▽

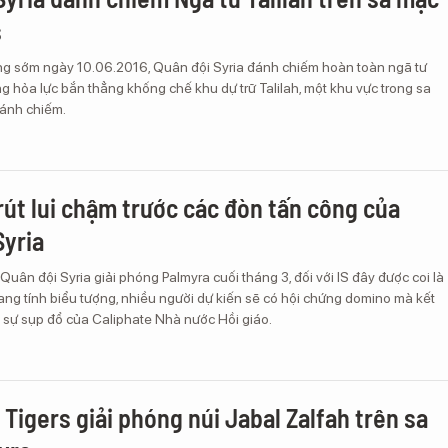
s
ng sớm ngày 10.06.2016, Quân đội Syria đánh chiếm hoàn toàn ngã tư
ng hỏa lực bắn thẳng khống chế khu dự trữ Talilah, một khu vực trong sa
đánh chiếm.
 rút lui chậm trước các đòn tấn công của
Syria
 Quân đội Syria giải phóng Palmyra cuối tháng 3, đối với IS đây được coi là
ng tính biểu tượng, nhiều người dự kiến sẽ có hội chứng domino mà kết
à sự sụp đổ của Caliphate Nhà nước Hồi giáo.
 Tigers giải phóng núi Jabal Zalfah trên sa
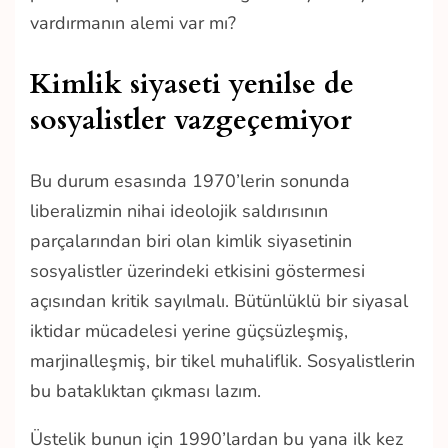
vardırmanın alemi var mı?
Kimlik siyaseti yenilse de
sosyalistler vazgeçemiyor
Bu durum esasında 1970’lerin sonunda
liberalizmin nihai ideolojik saldırısının
parçalarından biri olan kimlik siyasetinin
sosyalistler üzerindeki etkisini göstermesi
açısından kritik sayılmalı. Bütünlüklü bir siyasal
iktidar mücadelesi yerine güçsüzleşmiş,
marjinalleşmiş, bir tikel muhaliflik. Sosyalistlerin
bu bataklıktan çıkması lazım.
Üstelik bunun için 1990’lardan bu yana ilk kez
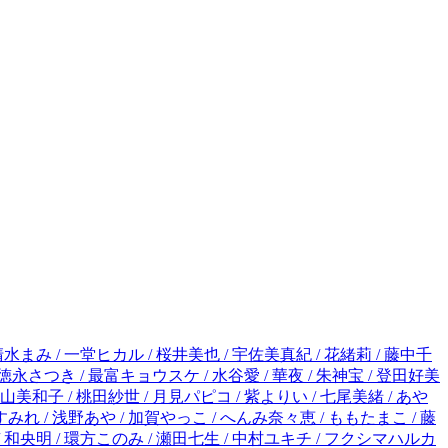
深山くのえ / 川上ちひろ / 桃井すみれ / 浅野あや / 加賀やっこ / へんみ奈々恵 / ももたまこ / 藤緒あい / 朝田とも / 八谷くみ / 冬織透真 / 藤生ナミ / 島袋ユミ / 田村ことゆ / ちより / 関なつみ / 新めぐみ / 能登山けいこ / 和央明 / 環方このみ / 瀬田七生 / 中村ユキチ / フクシマハルカ / とりの綾華 / かのと咲来 / 長谷川さわ / 春瀬花香 / たむら紗知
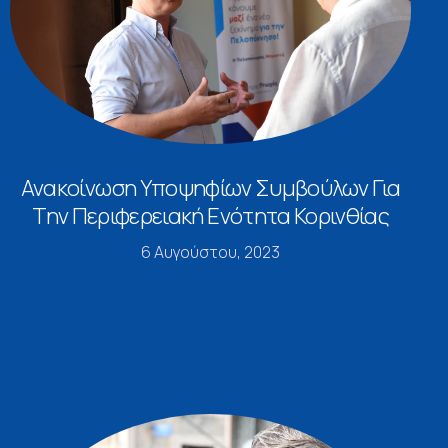
Ανακοίνωση Υποψηφίων Συμβούλων Για
Την Περιφερειακή Ενότητα Κορινθίας
6 Αυγούστου, 2023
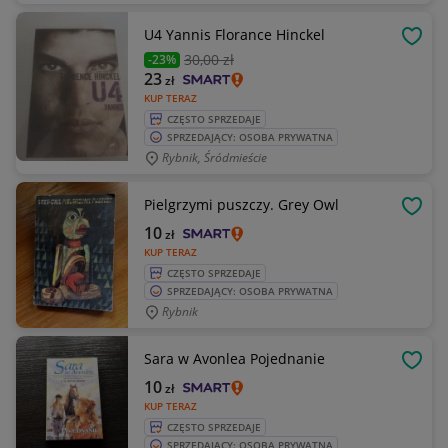
U4 Yannis Florance Hinckel
OBSE
30
,00 zł
-23%
23
zł
KUP TERAZ
CZĘSTO SPRZEDAJE
SPRZEDAJĄCY: OSOBA PRYWATNA
Rybnik, Śródmieście
Pielgrzymi puszczy. Grey Owl
OBSE
10
zł
KUP TERAZ
CZĘSTO SPRZEDAJE
SPRZEDAJĄCY: OSOBA PRYWATNA
Rybnik
Sara w Avonlea Pojednanie
OBSE
10
zł
KUP TERAZ
CZĘSTO SPRZEDAJE
SPRZEDAJĄCY: OSOBA PRYWATNA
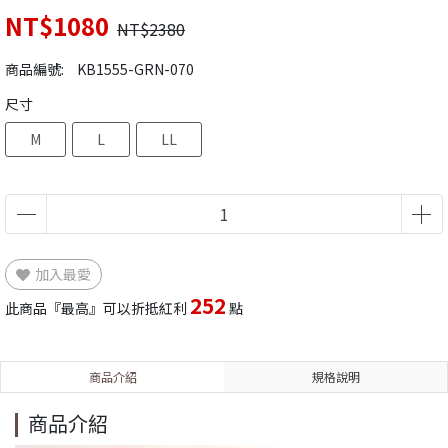
NT$1080
NT$2380
商品編號:
KB1555-GRN-070
尺寸
M
L
LL
加入最愛
252
此商品『最高』可以折抵紅利
點
商品介紹
規格說明
商品介紹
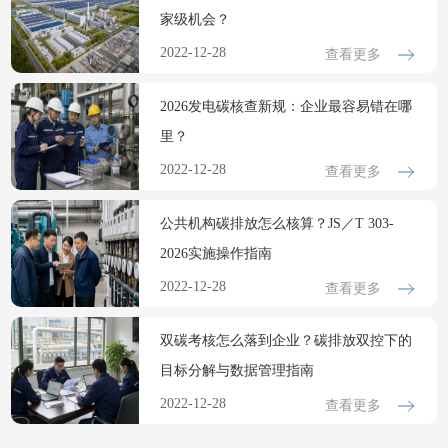
家级机会？
2022-12-28
查看更多
2026发电碳核查新规：企业最容易错在哪
里？
2022-12-28
查看更多
公共机构碳排放怎么核算？JS／T 303-
2026实施操作指南
2022-12-28
查看更多
双碳考核怎么落到企业？碳排放双控下的
目标分解与数据管理指南
2022-12-28
查看更多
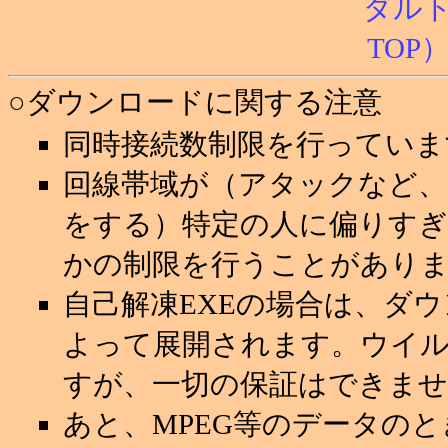
○ダウンロードに関する注意
同時接続数制限を行っていま
回線帯域が（アタックなど
をする）特定の人に偏りすぎ
かの制限を行うことがあり
自己解凍EXEの場合は、ダ
よって展開されます。ウイ
すが、一切の保証はできませ
あと、MPEG等のデータの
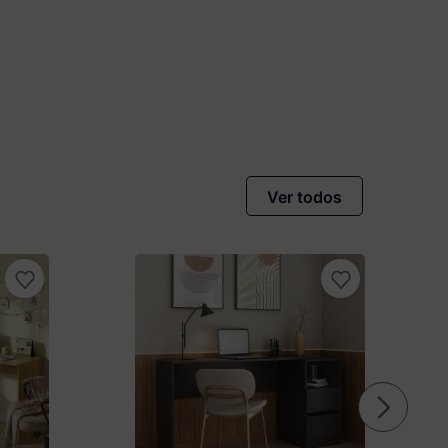
vista no Boleto
nto)
omiza
R$ 20,00
Ver todos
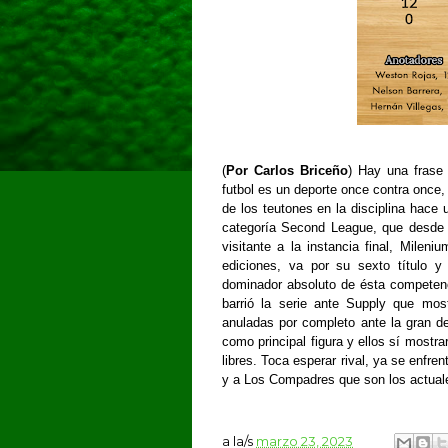
(
Por Carlos Briceño
) Hay una frase 
futbol es un deporte once contra once
de los teutones en la disciplina hace
categoría Second League, que desde q
visitante a la instancia final, Milen
ediciones, va por su sexto título y
dominador absoluto de ésta competenc
barrió la serie ante Supply que mos
anuladas por completo ante la gran d
como principal figura y ellos sí mostra
libres. Toca esperar rival, ya se enfre
y a Los Compadres que son los actu
a la/s
marzo 23, 2023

△

* Your assignment *
Copy out each line of the entries above that holds "Quân".

* Exercise result *
ng sớm ngày 10.06.2016, Quân đội Syria đánh chiếm hoàn toàn ngã tư
 Quân đội Syria giải phóng Palmyra cuối tháng 3, đối với IS đây được coi là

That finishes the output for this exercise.